If you spend
any time on the Internet sending
e-mail or browsing the Web, then you use domain
name servers without even realizing it. Domain
name servers, or DNS, are an incredibly important but
completely hidden part of the Internet, and they are
fascinating! The DNS system forms one of the largest
and most active distributed databases on the planet.
Without DNS, the Internet would shut down very
quickly.
The Basics
When you use the Web or send an e-mail message, you
use a domain name to do it. For example, the
URL "http://www.howstuffworks.com" contains the domain
name howstuffworks.com. So does the e-mail
address "iknow@howstuffworks.com."
Human-readable names like "howstuffworks.com" are
easy for people to remember, but they don't do
machines any good. All of the machines use names
called IP addresses to refer to one another.
For example, the machine that humans refer to as
"www.howstuffworks.com" has the IP address
216.183.103.150. Every time you use a domain name,
you use the Internet's domain name servers (DNS) to
translate the human-readable domain name into the
machine-readable IP address. During a day of browsing
and e-mailing, you might access the domain name
servers hundreds of times!
Domain name servers translate domain names to IP
addresses. That sounds like a simple task, and it
would be -- except for five things:
- There are billions of IP addresses currently in
use, and most machines have a human-readable name as
well.
- There are many billions of DNS requests made
every day. A single person can easily make a hundred
or more DNS requests a day, and there are hundreds
of millions of people and machines using the
Internet daily.
- Domain names and IP addresses change daily.
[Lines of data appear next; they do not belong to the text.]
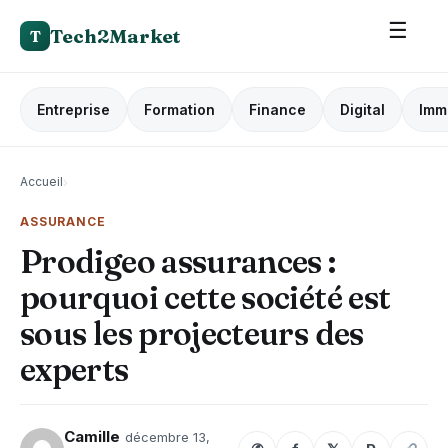
☰
Tech2Market
T
Entreprise
Formation
Finance
Digital
Imm
Accueil
›
ASSURANCE
Prodigeo assurances :
pourquoi cette société est
sous les projecteurs des
experts
Camille
décembre 13,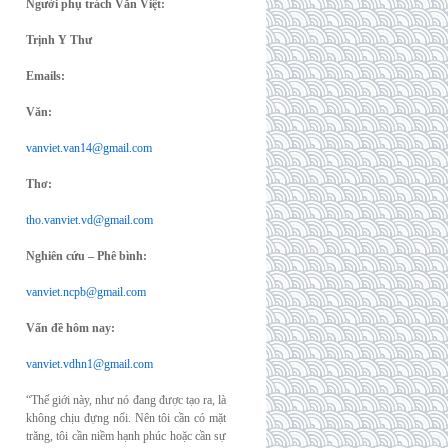
Người phụ trách Văn Việt:
Trịnh Y Thư
Emails:
Văn:
vanviet.van14@gmail.com
Thơ:
tho.vanviet.vd@gmail.com
Nghiên cứu – Phê bình:
vanviet.ncpb@gmail.com
Vấn đề hôm nay:
vanviet.vdhn1@gmail.com
“Thế giới này, như nó đang được tạo ra, là
không chịu đựng nổi. Nên tôi cần có mặt
trăng, tôi cần niềm hạnh phúc hoặc cần sự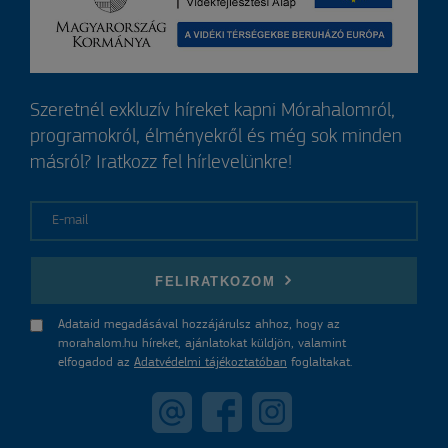
Szeretnél exkluzív híreket kapni Mórahalomról,
programokról, élményekről és még sok minden
másról? Iratkozz fel hírlevelünkre!
E-mail
FELIRATKOZOM
Adataid megadásával hozzájárulsz ahhoz, hogy az
morahalom.hu híreket, ajánlatokat küldjön, valamint
elfogadod az
Adatvédelmi tájékoztatóban
foglaltakat.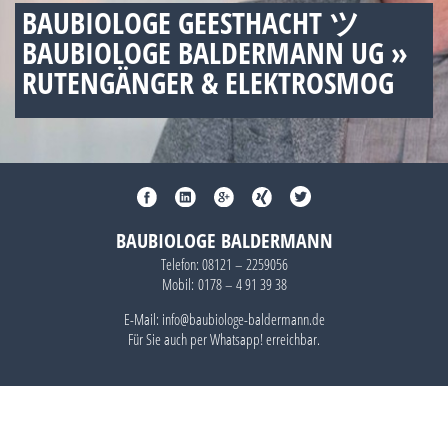
BAUBIOLOGE GEESTHACHT ツ
BAUBIOLOGE BALDERMANN UG »
RUTENGÄNGER & ELEKTROSMOG
BAUBIOLOGE BALDERMANN
Telefon:
08121 – 2259056
Mobil:
0178 – 4 91 39 38
E-Mail: info@baubiologe-baldermann.de
Für Sie auch per
Whatsapp!
erreichbar.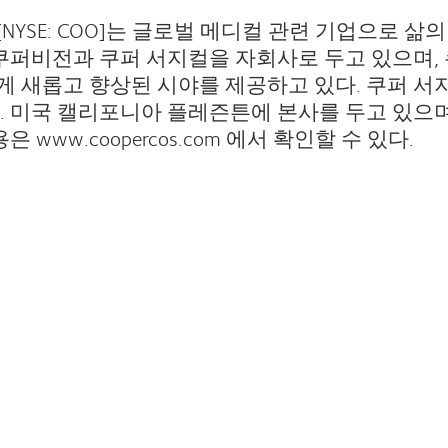
YSE: COO]는 글로벌 메디컬 관련 기업으로 삶
 쿠퍼비전과 쿠퍼 서지컬을 자회사로 두고 있으며,
 새롭고 향상된 시야를 제공하고 있다. 쿠퍼 서
 미국 캘리포니아 플레즌튼에 본사를 두고 있으며 
www.coopercos.com 에서 확인할 수 있다.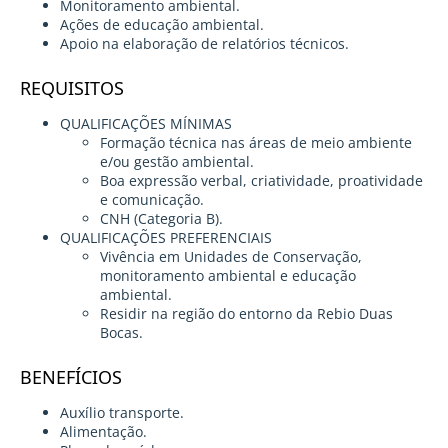
Monitoramento ambiental.
Ações de educação ambiental.
Apoio na elaboração de relatórios técnicos.
REQUISITOS
QUALIFICAÇÕES MÍNIMAS
Formação técnica nas áreas de meio ambiente
e/ou gestão ambiental.
Boa expressão verbal, criatividade, proatividade
e comunicação.
CNH (Categoria B).
QUALIFICAÇÕES PREFERENCIAIS
Vivência em Unidades de Conservação,
monitoramento ambiental e educação
ambiental.
Residir na região do entorno da Rebio Duas
Bocas.
BENEFÍCIOS
Auxílio transporte.
Alimentação.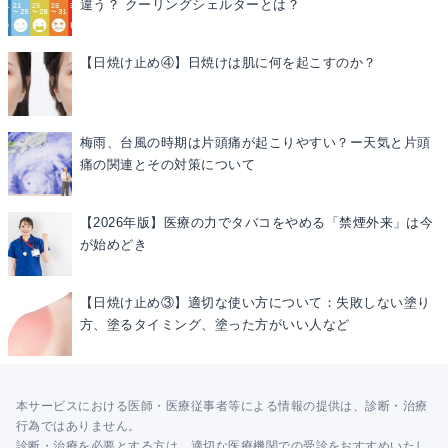
違う？ クーリングシェルターとは？
【日焼け止め④】日焼けは肌に何を起こすのか？
梅雨、台風の時期は片頭痛が起こりやすい？ー天気と片頭
痛の関連とその対策について
【2026年版】医療の力でタバコをやめる「禁煙外来」は今
が始めどき
【日焼け止め③】適切な使い方について：失敗しない塗り
方、塗るタイミング、塗った方がいい人など
本サービスにおける医師・医療従事者等による情報の提供は、診断・治療
行為ではありません。
診断・治療を必要とする方は、適切な医療機関での受診をおすすめいたし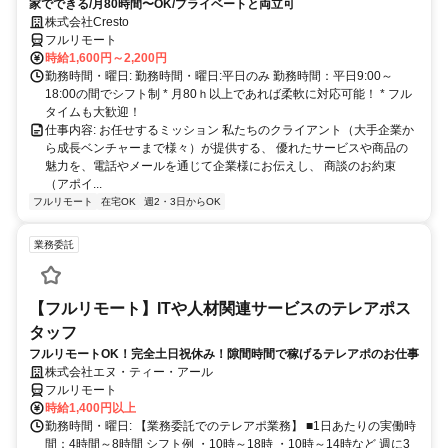
家でできる/月80時間〜OK/プライベートと両立可
株式会社Cresto
フルリモート
時給1,600円～2,200円
勤務時間・曜日: 勤務時間・曜日:平日のみ 勤務時間：平日9:00～
18:00の間でシフト制 * ​月80ｈ以上であれば柔軟に対応可能！ * フル
タイムも大歓迎！
仕事内容: お任せするミッション 私たちのクライアント（大手企業か
ら成長ベンチャーまで様々）が提供する、 優れたサービスや商品の
魅力を、電話やメールを通じて企業様にお伝えし、 商談のお約束
（アポイ...
フルリモート
在宅OK
週2・3日からOK
業務委託
【フルリモート】ITや人材関連サービスのテレアポス
タッフ
フルリモートOK！完全土日祝休み！隙間時間で稼げるテレアポのお仕事
株式会社エヌ・ティー・アール
フルリモート
時給1,400円以上
勤務時間・曜日: 【業務委託でのテレアポ業務】 ■1日あたりの実働時
間：4時間～8時間 シフト例 ・10時～18時 ・10時～14時など 週に3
- New domain names get created daily.
- Millions of people do the work to change and add
domain names and IP addresses every day.
The DNS system is a database, and no other
database on the planet gets this many requests. No
other database on the planet has millions of people
changing it every day, either. That is what makes the
DNS system so unique!
IP
Addresses
To keep all of the machines on the Internet straight,
each machine is assigned a unique address called an
IP address. IP stands for Internet protocol,
and these addresses are
32-bit numbers normally expressed as four "octets"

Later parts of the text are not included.